In 1968, Olympic fans and athletes watched in bemusement as a college sophomore jumped over the high bar backward. Until that day, every gold medal winner, indeed every Olympic athlete, who had competed in the high bar had gone over forward. Dick Fosbury literally turned his back on that tradition … won the Olympics … and forever changed the way the competition is played. Within eight years, 90% of high jumpers were using what came to be called the “Fosbury Flop.” Today, the Fosbury Flop is just the way you do things.
The introduction of, reaction to, and eventual adoption of the Fosbury Flop follows a pattern that offers three counterintuitive lessons for would-be innovators. It’s the same pattern behind the emergence of the forward pass in American football or three-point shot in basketball, behind the emergence of cloud computing, platforms, or blockchain in technology, and behind the growth in design-thinking or customer-centricity in business.

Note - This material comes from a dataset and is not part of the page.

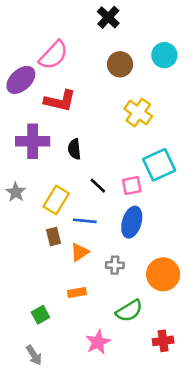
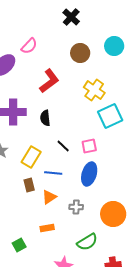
pink semicircle: (53, 55) -> (29, 46), size x0.7
red L-shape: (60, 101) -> (49, 81), moved, turned -50
cyan square: (159, 165) -> (110, 116), moved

Whether you are launching a business, designing a strategy, or playing a sport, understanding this pattern could determine whether you end up the disruptor or the disrupted. It points to three counterintuitive lessons:
- Stop trying to do what others can’t do
- Seek cognitive entrenchment
- Embrace concepts … not technology
Stop trying to do what others can’t do
In the five or so decades that academics have been studying business strategy, the presumption has been that competitive advantage stems from doing what your competitors can’t do. You want to own technology, diamond mines, brands, capabilities, IP, or anything you can get your hands on that will deny your competitors a chance to do what you do as well as you do.
But this pursuit of doing what competitors can’t do has been misguided. No great company today was born this way. Yahoo could have done what Google did, GM could have beaten Tesla into electric cars, and Sears could have snuffed out Amazon. At the early stages of any disruptor, you will see the same pattern at play. Incumbents could have done what the disruptor began but they chose not to.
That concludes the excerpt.